═════ Supplied entries

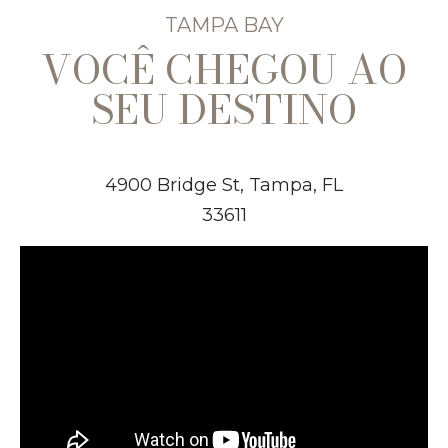
TAMPA BAY
VOCÊ CHEGOU AO
SEU DESTINO
4900 Bridge St, Tampa, FL
33611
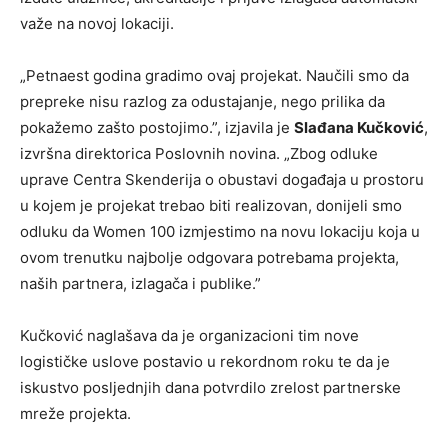
važe na novoj lokaciji.
„Petnaest godina gradimo ovaj projekat. Naučili smo da
prepreke nisu razlog za odustajanje, nego prilika da
pokažemo zašto postojimo.”, izjavila je
Slađana Kučković
,
izvršna direktorica Poslovnih novina. „Zbog odluke
uprave Centra Skenderija o obustavi događaja u prostoru
u kojem je projekat trebao biti realizovan, donijeli smo
odluku da Women 100 izmjestimo na novu lokaciju koja u
ovom trenutku najbolje odgovara potrebama projekta,
naših partnera, izlagača i publike.”
Kučković naglašava da je organizacioni tim nove
logističke uslove postavio u rekordnom roku te da je
iskustvo posljednjih dana potvrdilo zrelost partnerske
mreže projekta.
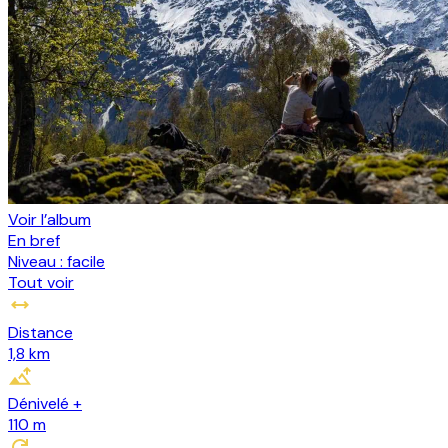
Voir l’album
En bref
Niveau :
facile
Tout voir
Distance
1,8 km
Dénivelé +
110
m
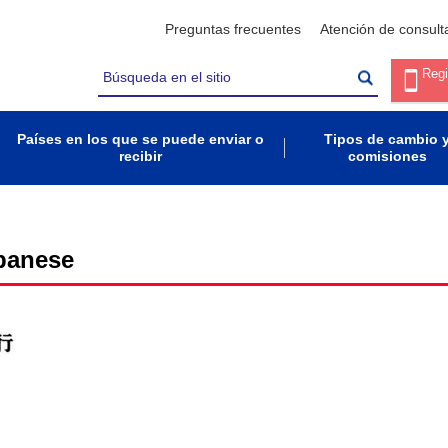
Preguntas frecuentes
Atención de consult
Regi
Países en los que se puede enviar o
Tipos de cambio 
recibir
comisiones
panese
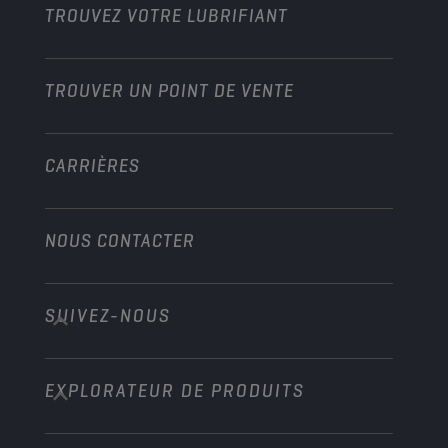
Moto et Véhicules tout-terrain
TROUVEZ VOTRE LUBRIFIANT
Poids lourds
Devenir distributeur
Industrie
TROUVER UN POINT DE VENTE
Marine
Autre
CARRIÈRES
NOUS CONTACTER
SUIVEZ-NOUS
info@championlubes.com
+32 3 870 00 20
EXPLORATEUR DE PRODUITS
Georges Gilliotstraat, 52 2620 Hemiksem
Belgium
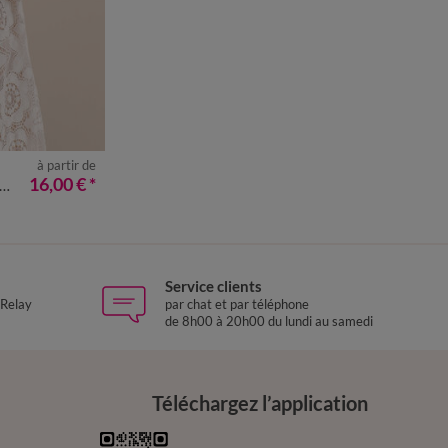
à partir de
8
50
52
16,00 €
*
Service clients
 Relay
par chat et par téléphone
de 8h00 à 20h00 du lundi au samedi
Téléchargez l’application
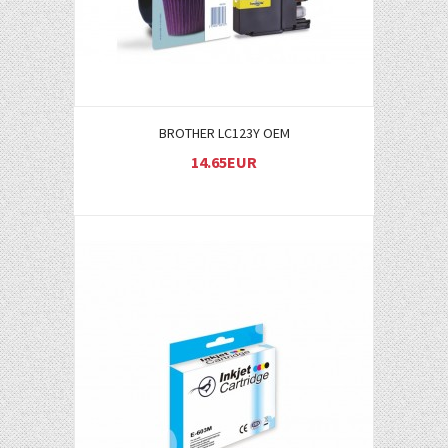
BROTHER LC123Y OEM
14.65EUR
Į KREPŠELĮ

══════════

Please transcribe the whole listing above exactly, with the images left out.

* **Exercise solution**
TAMPA BAY
VOCÊ CHEGOU AO
SEU DESTINO
4900 Bridge St, Tampa, FL
33611
važe na novoj lokaciji.
„Petnaest godina gradimo ovaj projekat. Naučili smo da
prepreke nisu razlog za odustajanje, nego prilika da
pokažemo zašto postojimo.”, izjavila je
Slađana Kučković
,
izvršna direktorica Poslovnih novina. „Zbog odluke
uprave Centra Skenderija o obustavi događaja u prostoru
u kojem je projekat trebao biti realizovan, donijeli smo
odluku da Women 100 izmjestimo na novu lokaciju koja u
ovom trenutku najbolje odgovara potrebama projekta,
naših partnera, izlagača i publike.”
Kučković naglašava da je organizacioni tim nove
logističke uslove postavio u rekordnom roku te da je
iskustvo posljednjih dana potvrdilo zrelost partnerske
mreže projekta.
Voir l’album
En bref
Niveau :
facile
Tout voir
Distance
1,8 km
Dénivelé +
110
m
Preguntas frecuentes
Atención de consult
Regi
Países en los que se puede enviar o
Tipos de cambio 
recibir
comisiones
panese
Moto et Véhicules tout-terrain
TROUVEZ VOTRE LUBRIFIANT
Poids lourds
Devenir distributeur
Industrie
TROUVER UN POINT DE VENTE
Marine
Autre
CARRIÈRES
NOUS CONTACTER
SUIVEZ-NOUS
info@championlubes.com
+32 3 870 00 20
EXPLORATEUR DE PRODUITS
Georges Gilliotstraat, 52 2620 Hemiksem
Belgium
à partir de
8
50
52
16,00 €
*
Service clients
 Relay
par chat et par téléphone
de 8h00 à 20h00 du lundi au samedi
Téléchargez l’application
BROTHER LC123Y OEM
14.65EUR
Į KREPŠELĮ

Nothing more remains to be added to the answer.